In the last four or five months, "we started doing work with the marketing people responsible for our campaigns to find ways to use the Omniture data to tell [our marketing department] how to optimize their purchases," Krugler said. "The challenge they were facing is they've been doing a lot of online advertising—banners and keyword purchases—but while the campaigns are running, they have a hard time gauging what is going on." Web analytics, he said, provides that missing information.

Certain keywords, for example, were leading to clicks into the company's Web site but then not converting. "Through Web analytics, we can figure out, once they get to that page, what they do and which of the links on the landing page are generating response," Krugler said. "That's been a black box up until now."

Symantec marketing people now log directly into the Omniture Site Catalyst tool to do analysis on the fly, optimizing ad campaigns from their desktops.

Site Catalyst helps the Symantec marketing department understand things like where visitors are dropping off, which campaigns are driving purchases and how different segments of visitors interact within the Web site. Marketers receive automated e-mail alerts when key performance indicators (such as visitors, leads, sales, costs or calculated metrics) fluctuate above or below an established performance threshold.

Krugler is bringing in the company's ad agencies so the information Symantec gleans from analytics can also be applied to media buying.

"[Our agencies] can figure out which ads they need to buy," Krugler said. "That information is also communicated to the ad serving companies."

That direct integration with the ad serving companies means that Symantec doesn't have to handle that piece manually. Agencies will make purchases via DoubleClick, which will place the ads.

Omniture has more than 2,200 customers and pricing starts at about $1,000 a month, but that number can go up significantly depending on such factors as the complexity of a marketer's Web site.

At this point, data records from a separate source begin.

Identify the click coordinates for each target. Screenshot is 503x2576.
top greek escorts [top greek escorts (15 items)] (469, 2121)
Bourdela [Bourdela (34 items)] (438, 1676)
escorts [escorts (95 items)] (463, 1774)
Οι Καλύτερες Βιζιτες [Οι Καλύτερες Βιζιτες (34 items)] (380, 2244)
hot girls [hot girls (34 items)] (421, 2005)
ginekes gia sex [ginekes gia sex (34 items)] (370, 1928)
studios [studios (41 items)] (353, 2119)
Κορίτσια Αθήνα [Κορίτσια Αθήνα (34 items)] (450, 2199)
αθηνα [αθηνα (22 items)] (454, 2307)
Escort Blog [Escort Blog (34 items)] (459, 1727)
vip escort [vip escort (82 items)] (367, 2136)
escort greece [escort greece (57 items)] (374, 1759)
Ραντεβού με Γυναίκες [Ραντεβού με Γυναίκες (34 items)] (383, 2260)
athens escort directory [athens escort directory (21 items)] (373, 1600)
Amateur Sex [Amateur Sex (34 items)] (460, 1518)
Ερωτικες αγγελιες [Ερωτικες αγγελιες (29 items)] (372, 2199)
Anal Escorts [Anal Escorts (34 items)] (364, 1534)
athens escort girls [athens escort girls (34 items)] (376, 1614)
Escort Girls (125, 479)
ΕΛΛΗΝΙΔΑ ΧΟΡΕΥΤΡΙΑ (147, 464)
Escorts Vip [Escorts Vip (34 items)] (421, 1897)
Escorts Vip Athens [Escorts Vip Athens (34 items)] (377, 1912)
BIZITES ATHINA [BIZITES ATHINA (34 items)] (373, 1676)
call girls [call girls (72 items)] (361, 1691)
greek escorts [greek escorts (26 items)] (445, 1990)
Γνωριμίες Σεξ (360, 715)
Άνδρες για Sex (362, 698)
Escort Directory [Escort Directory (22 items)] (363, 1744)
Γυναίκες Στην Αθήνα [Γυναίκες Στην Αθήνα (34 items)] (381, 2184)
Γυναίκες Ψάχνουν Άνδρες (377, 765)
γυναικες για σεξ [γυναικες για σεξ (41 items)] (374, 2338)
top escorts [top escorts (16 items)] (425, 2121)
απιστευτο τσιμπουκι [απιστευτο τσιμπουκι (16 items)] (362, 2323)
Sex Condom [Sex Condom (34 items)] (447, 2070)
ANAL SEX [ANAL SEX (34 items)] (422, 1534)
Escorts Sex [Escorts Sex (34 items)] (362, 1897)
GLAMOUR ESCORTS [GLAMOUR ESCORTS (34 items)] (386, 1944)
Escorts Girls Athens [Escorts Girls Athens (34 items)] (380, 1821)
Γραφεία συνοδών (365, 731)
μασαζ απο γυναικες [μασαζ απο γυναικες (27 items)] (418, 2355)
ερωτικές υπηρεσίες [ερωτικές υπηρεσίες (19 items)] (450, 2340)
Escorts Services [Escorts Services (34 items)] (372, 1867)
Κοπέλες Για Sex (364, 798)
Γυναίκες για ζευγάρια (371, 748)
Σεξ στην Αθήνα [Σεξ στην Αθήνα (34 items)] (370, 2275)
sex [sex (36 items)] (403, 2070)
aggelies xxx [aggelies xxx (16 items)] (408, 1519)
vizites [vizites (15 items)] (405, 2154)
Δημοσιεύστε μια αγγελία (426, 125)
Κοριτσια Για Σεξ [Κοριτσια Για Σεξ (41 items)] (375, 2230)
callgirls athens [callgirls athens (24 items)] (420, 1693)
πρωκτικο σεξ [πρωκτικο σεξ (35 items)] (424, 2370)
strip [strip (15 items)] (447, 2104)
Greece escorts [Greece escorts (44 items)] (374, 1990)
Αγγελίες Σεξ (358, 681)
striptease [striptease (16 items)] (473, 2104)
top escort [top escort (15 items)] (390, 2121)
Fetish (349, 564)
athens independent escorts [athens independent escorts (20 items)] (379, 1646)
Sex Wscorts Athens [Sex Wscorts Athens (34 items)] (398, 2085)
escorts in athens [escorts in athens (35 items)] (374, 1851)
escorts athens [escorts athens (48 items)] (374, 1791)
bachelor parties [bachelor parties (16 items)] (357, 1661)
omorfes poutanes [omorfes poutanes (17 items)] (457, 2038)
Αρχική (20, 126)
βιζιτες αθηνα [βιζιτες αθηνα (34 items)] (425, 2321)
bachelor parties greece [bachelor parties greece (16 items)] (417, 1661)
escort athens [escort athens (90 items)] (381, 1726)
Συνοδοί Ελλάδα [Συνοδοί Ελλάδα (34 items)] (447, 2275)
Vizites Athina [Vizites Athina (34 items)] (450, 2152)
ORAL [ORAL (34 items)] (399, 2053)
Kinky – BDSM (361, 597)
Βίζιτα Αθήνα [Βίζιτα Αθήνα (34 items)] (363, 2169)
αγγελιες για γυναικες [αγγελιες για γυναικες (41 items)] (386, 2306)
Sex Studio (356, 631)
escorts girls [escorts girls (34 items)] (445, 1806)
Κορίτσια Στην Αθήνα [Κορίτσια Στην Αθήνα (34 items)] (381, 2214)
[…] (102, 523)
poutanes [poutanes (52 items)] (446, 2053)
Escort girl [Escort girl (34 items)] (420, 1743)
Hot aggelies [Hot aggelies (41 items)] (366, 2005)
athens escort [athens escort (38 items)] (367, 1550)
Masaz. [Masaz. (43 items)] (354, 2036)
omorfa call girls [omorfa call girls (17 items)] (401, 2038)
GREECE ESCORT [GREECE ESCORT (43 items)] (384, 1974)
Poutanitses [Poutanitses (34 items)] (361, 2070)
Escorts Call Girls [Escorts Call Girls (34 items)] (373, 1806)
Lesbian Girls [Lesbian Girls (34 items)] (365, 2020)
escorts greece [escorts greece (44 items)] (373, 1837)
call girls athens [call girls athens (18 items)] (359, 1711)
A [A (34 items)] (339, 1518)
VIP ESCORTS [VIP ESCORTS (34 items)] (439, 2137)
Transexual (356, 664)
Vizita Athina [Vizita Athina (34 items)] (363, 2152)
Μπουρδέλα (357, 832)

"The direction is for companies like Omniture to provide direct integration with these agencies and with ad serving vendors," Krugler said. "We don't have the fully baked solution yet, but we're on a path to get there over the next few quarters."

Connecting silos

Another b-to-b marketer that is integrating Web analytics with other enterprise data systems is NetSimplicity, an office administration software company.

John Stockton, senior director of marketing at NetSimplicity, is using a Web analytics package from Eloqua to improve the process.

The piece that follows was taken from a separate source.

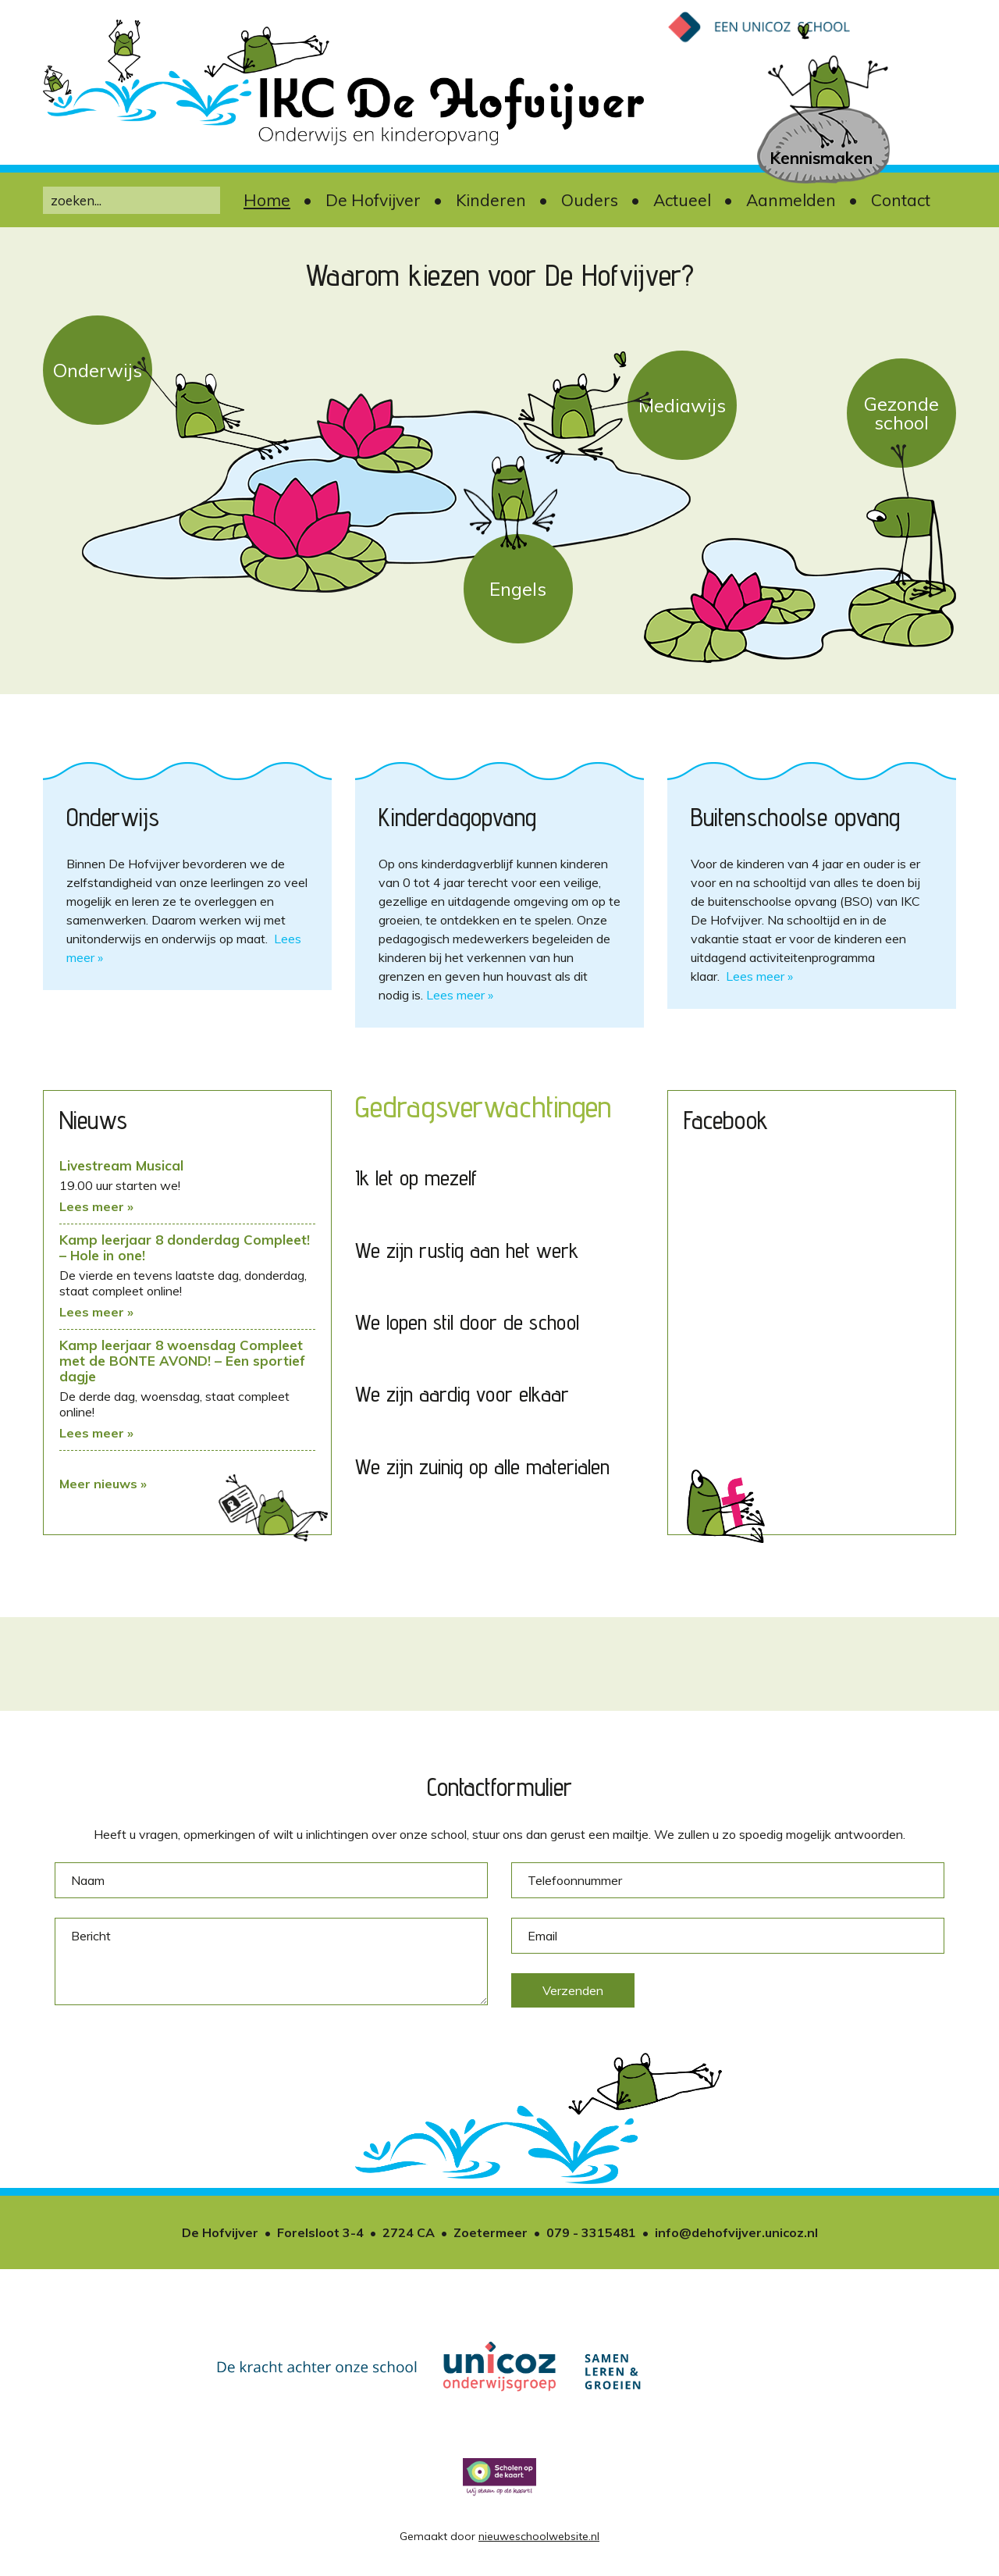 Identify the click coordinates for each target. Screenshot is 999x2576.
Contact (900, 200)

"Before [Eloqua], we were using a rudimentary Web analytics system," Stockton said. "They took us beyond measuring top-level statistics."

Today NetSimplicity integrates Web analytics with SalesLogix, its sales automation tool, and Salesforce.com, its CRM system.

"They populate more rich information into our CRM system," Stockton said. "At the end of each quarter, I look at all the sales opportunities that were open for the quarter. I can tell with each individual opportunity where that lead came through: pay-per-click, SEO efforts, trade shows, e-mail campaigns or other print or online advertising."

"We started with pay-per-click," he continued, "but we quickly expanded the system in place with Eloqua to track what we're doing [across channels]. With 80% of our leads, we can track with a great deal of certainty where that lead came from."

Cross-channel integration is where many marketers have begun to place significant focus, and Web analytics is central to making that possible.

"Web analytics has moved out of the realm of strict analytics about your Web site and has moved into marketing, and become crucial to the overall marketing strategy," said Carol Meyers, CMO at Unica Corp., a marketing management software company.

Tim Kopp, CMO at WebTrends, a Web analytics provider, agreed. "With Web analytics, single-point solutions around Web site activity are now evolving into what I like to term as an integrated suite of digital marketing applications," Kopp said.

Stockton said the 360-degree customer view that is now made possible through the use of analytics is the key to marketing success.

"Having that end-to-end visibility from your first touch of a prospect or suspect, all the way to a sale, having that all integrated is essential to what we're doing," he said.